Access protected resource (j_security_check)

Hi,
We have two web applications A and B. From application A I need to access some protected specific pages/actions of B automatically without asking for login credentials from user(like SSO). Here point to be noted is that application A will have username and password of B. Authentication is going fine when I submitt stored j_username and j_password from A to j_security_check of B.
Problem I am facing is when I try to access pages/actions other than j_security_check by submitting j_username and j_password I get login page back which is not expected result. Can someone please suggest me how to solve this problem ?

I think I am looking something similar to j_uri in resin.

Thanks in advance,
[ September 02, 2007: Message edited by: Prasanna Kumar BP ]
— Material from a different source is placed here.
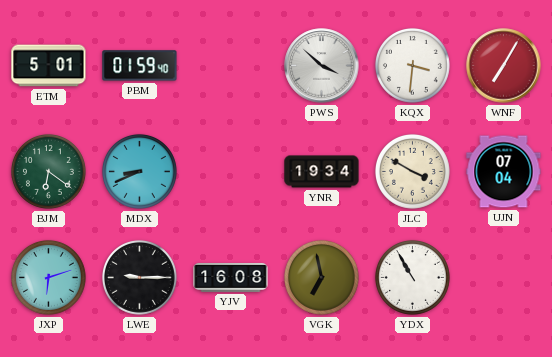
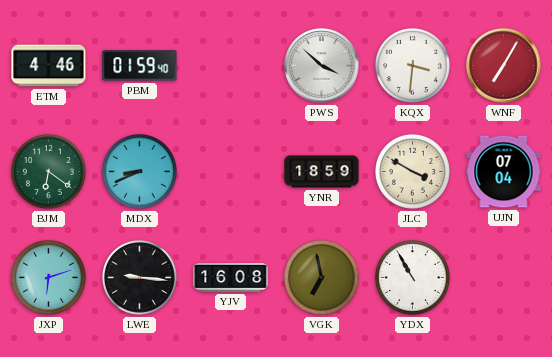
ETM: 5:01 -> 4:46
YNR: 19:34 -> 18:59
LWE: 9:15 -> 9:16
From application A I need to access some protected specific pages/actions of B

If by that you mean that application A has to act like a client browser, you can use the open source HttpClient toolkit to establish a session with application B. Here is the HttpClient homepage.

Bill

William, thanks for your response. I think I was not clear in my previous post. Application A will have a link to some protected pages of B. On click of the link page will be displayed in the new browser window without asking for username and password.
Btw, is there any work around or feature in Tomcat similar to J_URI ? After going through J_URI feature I think I am looking for this kind of feature in Tomcat.

Thanks,

can someone please suggest a solution to my problem. Thanks in advance.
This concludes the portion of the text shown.